(Little mouse, are you cross with me that yesterday I did not write? I really could not find the time. The new newspaper demands an enormous amount of work and since suddenly a “competing venture” has appeared on the scene, we have to prepare our first issue with special care. However, something was missing when I did not chat with you. Today I have not much time either, so I will continue my narrative.)
At first we were enraged by the “lowering of our class” but soon found out that the swap was not without advantages. The upholstery of the second class carriage accumulated dirt and dust and was a breeding place for vermin. We had all been afflicted with lice already in the field but in the train this nuisance became nearly unbearable. However hard one tried and we had become extremely skillful in this respect, one could not get rid of those irksome little creatures. In the third class there was some improvement. Moreover, in the second class we were rather short of space since in a carriage designed for 42 people there were 50 of us. In the third there was not such a crush.
We left Moscow in the evening and on the 10th we were in Alexandrov, crossed the great Volge bridge and arrived on the 11th at Vologda, 12th Nikola-Bulovce, 13th Vintka, 14th Grassow, 15th Perm, 16th Yekaterinburg, 17th Djmura, 18th Iochin, 19th Omsk, 20th Kaim Tomski and on the 21st at Novo Nikolayevsk where we were de-trained. Naturally the transport did not consist of officers alone and troops were on the train as well; in total there were about 1000 of us.

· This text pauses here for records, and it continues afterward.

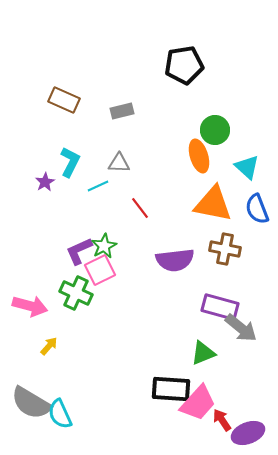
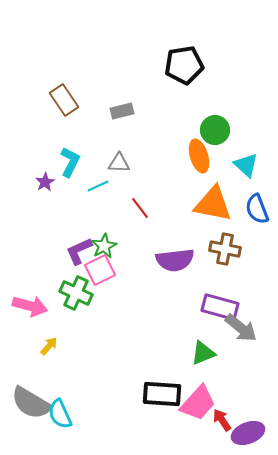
brown rectangle: rotated 32 degrees clockwise
cyan triangle: moved 1 px left, 2 px up
black rectangle: moved 9 px left, 5 px down
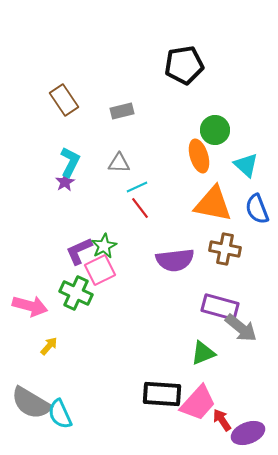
purple star: moved 20 px right
cyan line: moved 39 px right, 1 px down
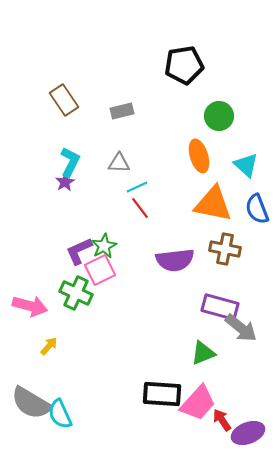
green circle: moved 4 px right, 14 px up
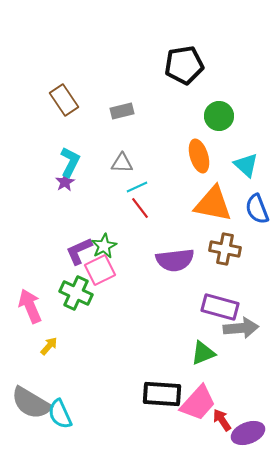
gray triangle: moved 3 px right
pink arrow: rotated 128 degrees counterclockwise
gray arrow: rotated 44 degrees counterclockwise
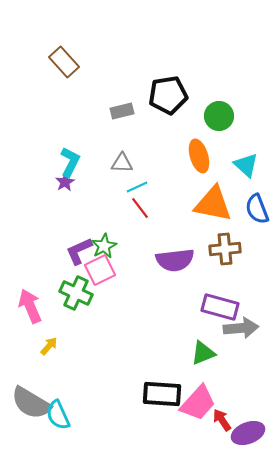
black pentagon: moved 16 px left, 30 px down
brown rectangle: moved 38 px up; rotated 8 degrees counterclockwise
brown cross: rotated 16 degrees counterclockwise
cyan semicircle: moved 2 px left, 1 px down
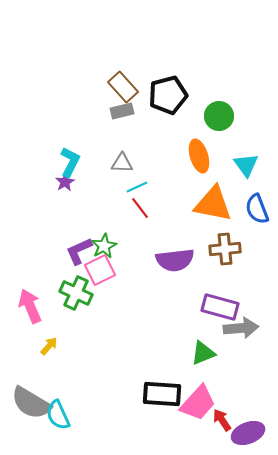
brown rectangle: moved 59 px right, 25 px down
black pentagon: rotated 6 degrees counterclockwise
cyan triangle: rotated 12 degrees clockwise
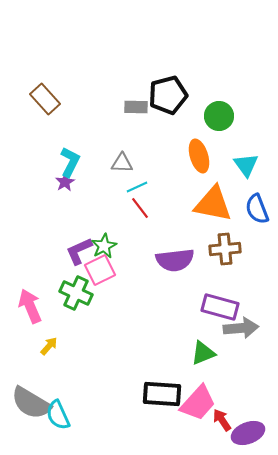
brown rectangle: moved 78 px left, 12 px down
gray rectangle: moved 14 px right, 4 px up; rotated 15 degrees clockwise
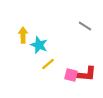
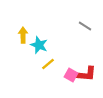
pink square: rotated 16 degrees clockwise
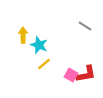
yellow line: moved 4 px left
red L-shape: rotated 15 degrees counterclockwise
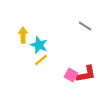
yellow line: moved 3 px left, 4 px up
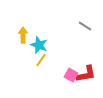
yellow line: rotated 16 degrees counterclockwise
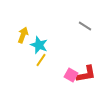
yellow arrow: rotated 21 degrees clockwise
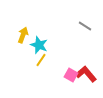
red L-shape: rotated 120 degrees counterclockwise
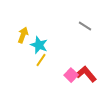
pink square: rotated 16 degrees clockwise
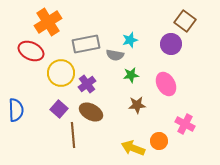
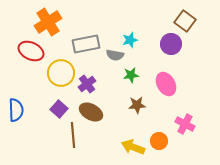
yellow arrow: moved 1 px up
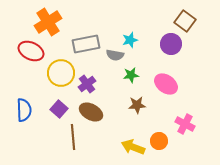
pink ellipse: rotated 25 degrees counterclockwise
blue semicircle: moved 8 px right
brown line: moved 2 px down
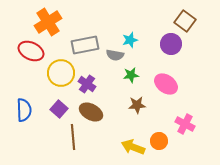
gray rectangle: moved 1 px left, 1 px down
purple cross: rotated 18 degrees counterclockwise
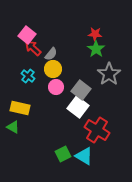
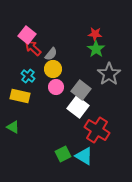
yellow rectangle: moved 12 px up
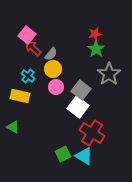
red star: rotated 16 degrees counterclockwise
red cross: moved 5 px left, 3 px down
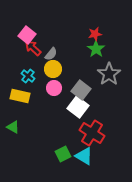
pink circle: moved 2 px left, 1 px down
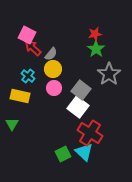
pink square: rotated 12 degrees counterclockwise
green triangle: moved 1 px left, 3 px up; rotated 32 degrees clockwise
red cross: moved 2 px left
cyan triangle: moved 4 px up; rotated 12 degrees clockwise
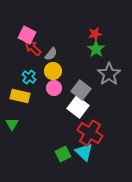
yellow circle: moved 2 px down
cyan cross: moved 1 px right, 1 px down
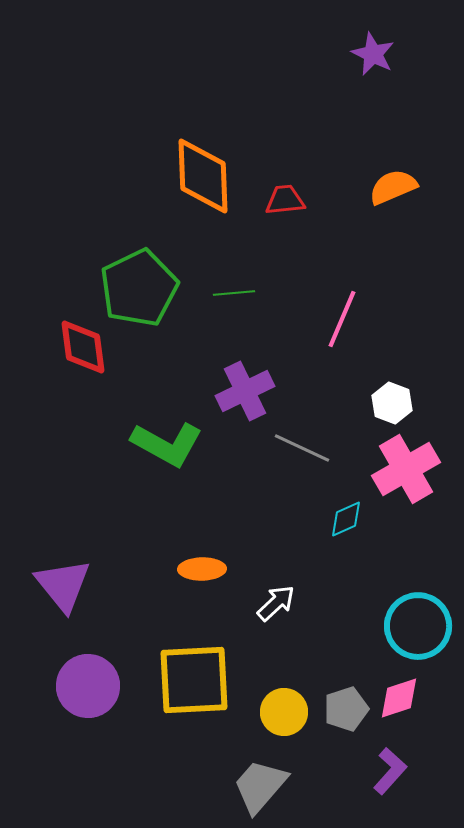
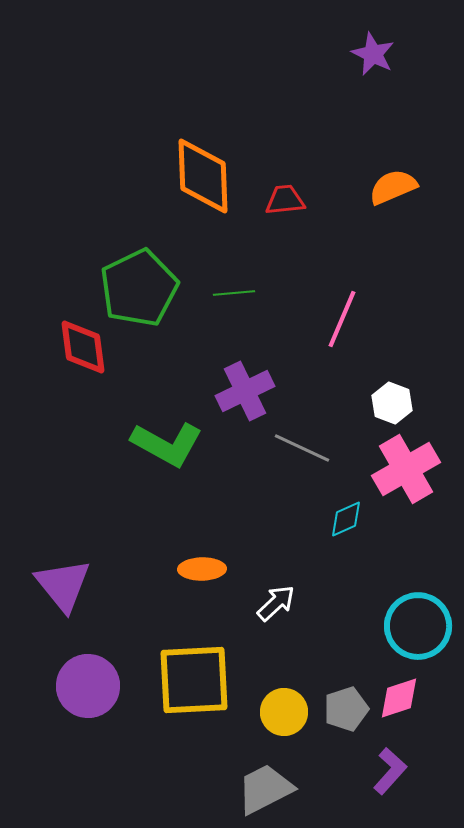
gray trapezoid: moved 5 px right, 3 px down; rotated 22 degrees clockwise
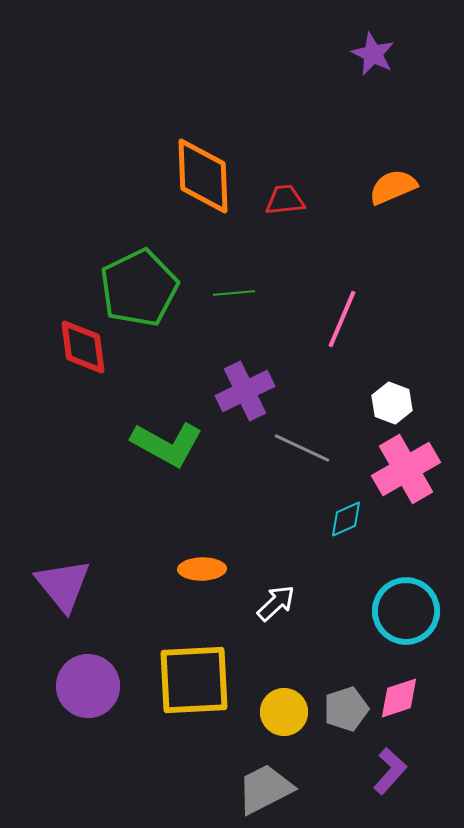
cyan circle: moved 12 px left, 15 px up
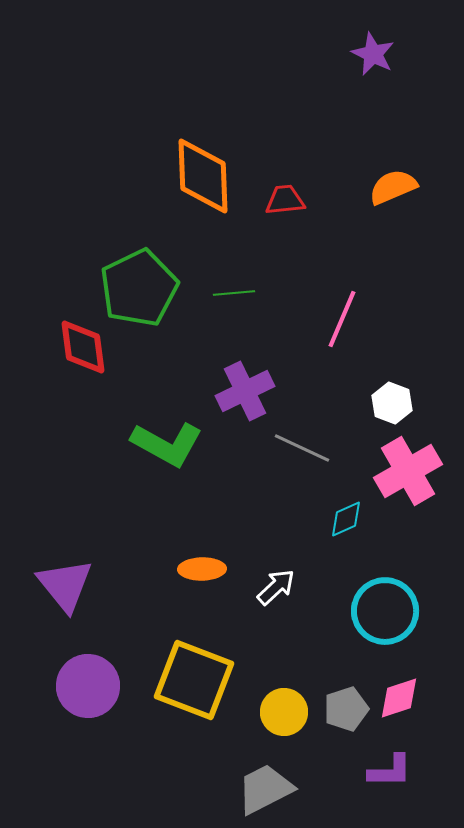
pink cross: moved 2 px right, 2 px down
purple triangle: moved 2 px right
white arrow: moved 16 px up
cyan circle: moved 21 px left
yellow square: rotated 24 degrees clockwise
purple L-shape: rotated 48 degrees clockwise
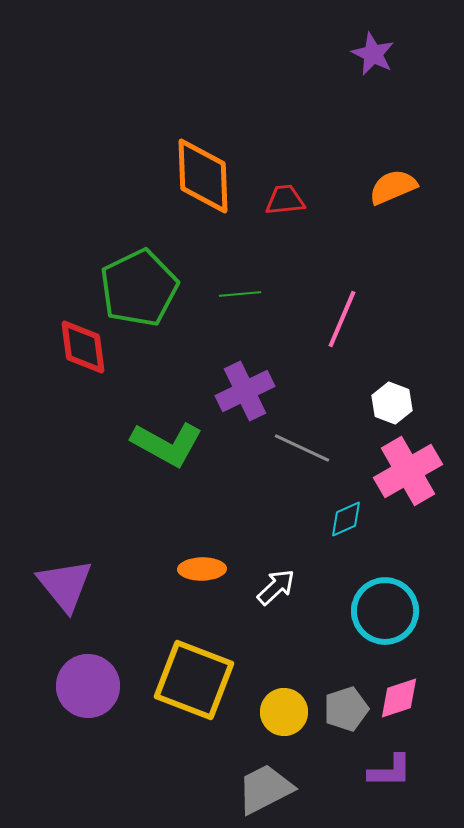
green line: moved 6 px right, 1 px down
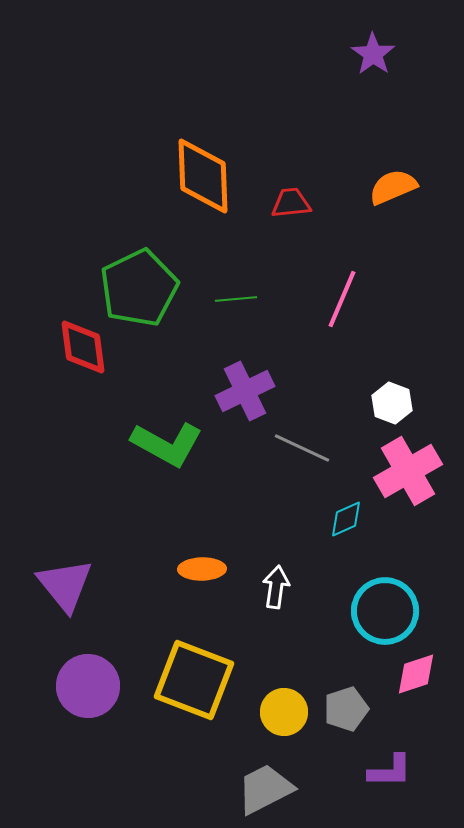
purple star: rotated 9 degrees clockwise
red trapezoid: moved 6 px right, 3 px down
green line: moved 4 px left, 5 px down
pink line: moved 20 px up
white arrow: rotated 39 degrees counterclockwise
pink diamond: moved 17 px right, 24 px up
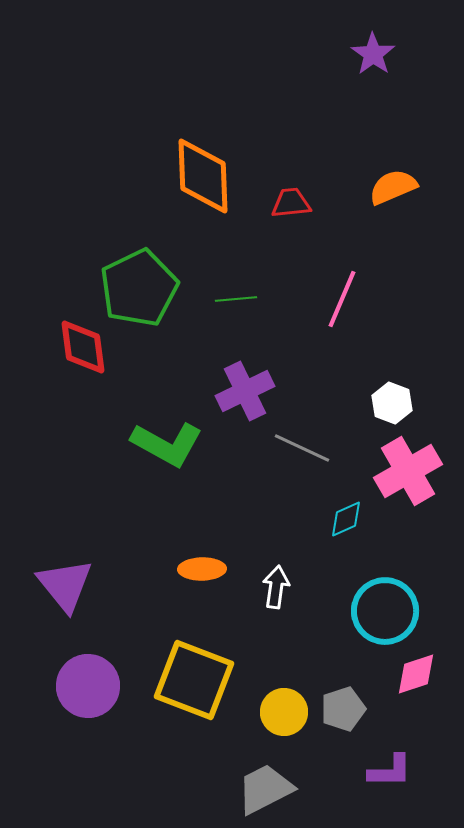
gray pentagon: moved 3 px left
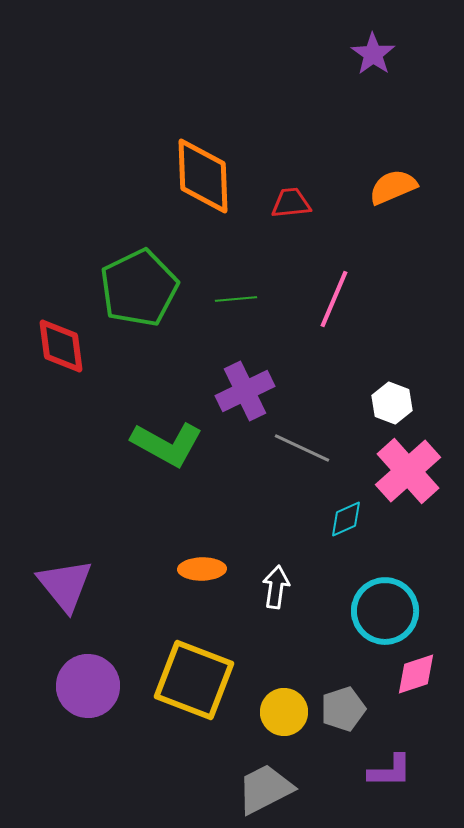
pink line: moved 8 px left
red diamond: moved 22 px left, 1 px up
pink cross: rotated 12 degrees counterclockwise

In Novo- Nikilayevsk we were taken to a detached house, more a shed than a house actually. Four empty walls, an enormous Russian stove and an oven, a crumbling ceiling, sealed up windows, that was to be our accommodation for the near future. The 11 of us were billeted here, the others were in similar quarters. The servants stayed with us. During the first night we had a small adventure. When we moved into our quarters the cold inside was Siberian, and, since there is no shortage of wood in Siberia, both stoves were heated up to the utmost. In the evening we prepared our beds of hay on the floor and were looking forward to a good nights sleep in the now beautifully warm room. It may have been about 1a.m. when we were suddenly woken up; the roof above our heads was on fire. We jumped up, extinguished the fire with snow, and found accommodation with a Jewish family for the rest of the night. Next day the house was repaired and we could move in again.
On the following day we went to see the town which made a rather strange impression on me. What first strikes you is that the houses are mostly built of wood. They are painted white and on top of that with bright colours; in the sunshine this gives them a "luna park" look. They reminded me of the amusement park "White City" which I had seen in Chicago; also the Exhibition at Breslau was built in a similar manner. The town has 75 - 80000 inhabitants' large modern shops, restaurants, patisseries, a bath; you might call it a small metropolis. The main square is typical with lots of stalls and kiosks; the bazaar where you can buy all sorts of things, is reminiscent of the Sukenica at Cracow, only much more primitive. The furs seemed especially attractive to me, but unfortunately my funds were insufficient for any purchases.
Breakfast and supper we provided ourselves, for dinner we went to a restaurant where we had a satisfactory meal for 40 kopecks. We received passes from the Commander and could move freely from 8 a.m. till 9 in the evening. I found even social contact with a bank clerk who spoke German , and we got on very well. Unfortunately, our quiet existence was disturbed already on the 30th January when we were told that our journey would resume the next day at 12 noon. There were 300 officers at Nikalayevsk of whom 100 were now sent on. So on 1st Feb we went to the station and were "loaded" onto our train, this time into 4th class carriages.